Understanding Your Data Guide
Overview
Understanding Performance Metrics
MachineMetrics provides several key performance indicators to measure manufacturing efficiency. Understanding these metrics—OEE, OOE, and TEEP—is essential for identifying improvement opportunities and tracking progress.
Key Differences:
- OEE: Measures efficiency during scheduled job time
- OOE: Measures efficiency during total shift time (scheduled + unscheduled)
- TEEP: Measures efficiency against all time (24/7/365)
Each metric serves a different purpose and provides unique insights into your operations.

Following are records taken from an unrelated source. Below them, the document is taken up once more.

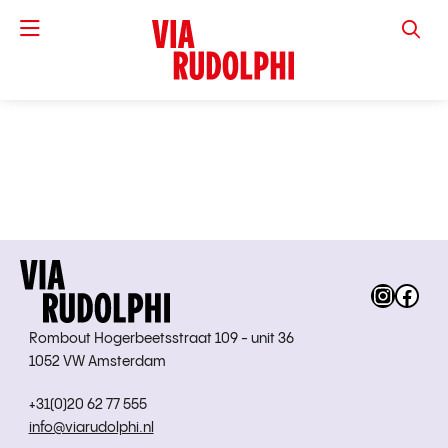
VIA RUD
Instag
Fac
Rombout Hogerbeetsstraat 109 - unit 36
1052 VW Amsterdam
+31(0)20 62 77 555
info@viarudolphi.nl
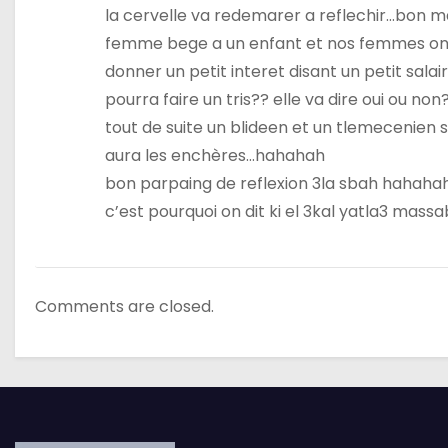
’
la cervelle va redemarer a reflechir…bon m
femme bege a un enfant et nos femmes ont 
a
donner un petit interet disant un petit salai
r
pourra faire un tris?? elle va dire oui ou non
tout de suite un blideen et un tlemecenien se le
t
aura les enchères…hahahah
i
bon parpaing de reflexion 3la sbah hahaha
c’est pourquoi on dit ki el 3kal yatla3 mass
c
l
e
Comments are closed.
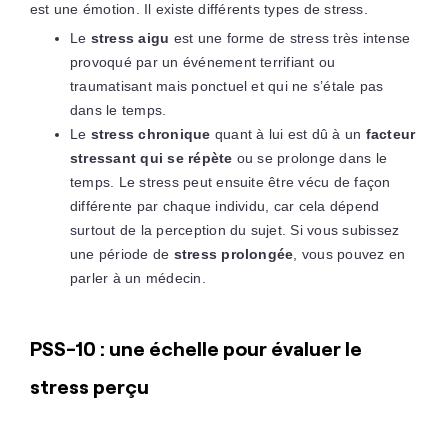
est une émotion. Il existe différents types de stress.
Le
stress aigu
est une forme de stress très intense
provoqué par un événement terrifiant ou
traumatisant mais ponctuel et qui ne s’étale pas
dans le temps.
Le
stress
chronique
quant à lui est dû à un
facteur
stressant qui se répète
ou se prolonge dans le
temps. Le stress peut ensuite être vécu de façon
différente par chaque individu, car cela dépend
surtout de la perception du sujet. Si vous subissez
une période de
stress prolongée
, vous pouvez en
parler à un médecin.
PSS-10 : une échelle pour évaluer le
stress perçu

OEE - Overall Equipment Effectiveness
What is OEE?
OEE (Overall Equipment Effectiveness) is the gold standard for measuring manufacturing productivity. It measures how effectively a machine performs during its scheduled production time.
World-Class OEE: ≥ 85%
When to Use OEE:
- Measuring machine performance during production runs
- Comparing efficiency across machines or lines
- Tracking improvement initiatives
- Benchmarking against industry standards
Important: OEE only accounts for time when machines are scheduled to run. It excludes breaks, unscheduled time, and optional shifts.
Three Components of OEE
OEE is calculated by multiplying three factors:
OEE = Availability × Performance × Quality
[Recommended Image]: Visual diagram showing the three OEE components (Availability, Performance, Quality) with their formulas and how they multiply together
1. Availability
Definition: Percentage of scheduled time that the machine is actually running.
Formula:
Availability = (Scheduled Time In Cycle / Scheduled Time) × 100%
Example:
Scheduled Time: 8 hours (480 minutes)
Time In Cycle (Active): 4 hours (240 minutes)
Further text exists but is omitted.